The problem: Print all of the data below exactly as it appears, leaving out every image.

Data for this exercise:
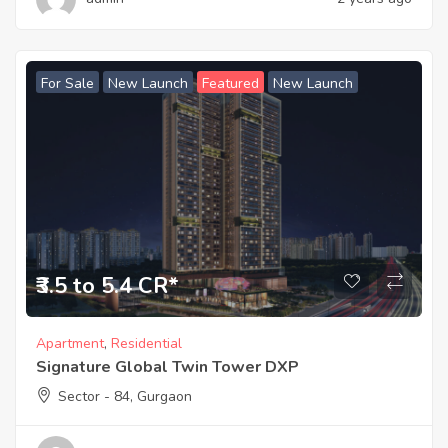
For Sale
New Launch
Featured
New Launch
₹3.5 to 5.4 CR*
Apartment
,
Residential
Signature Global Twin Tower DXP
Sector - 84, Gurgaon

Exercise result:
For Sale
New Launch
Featured
New Launch
₹3.5 to 5.4 CR*
Apartment
,
Residential
Signature Global Twin Tower DXP
Sector - 84, Gurgaon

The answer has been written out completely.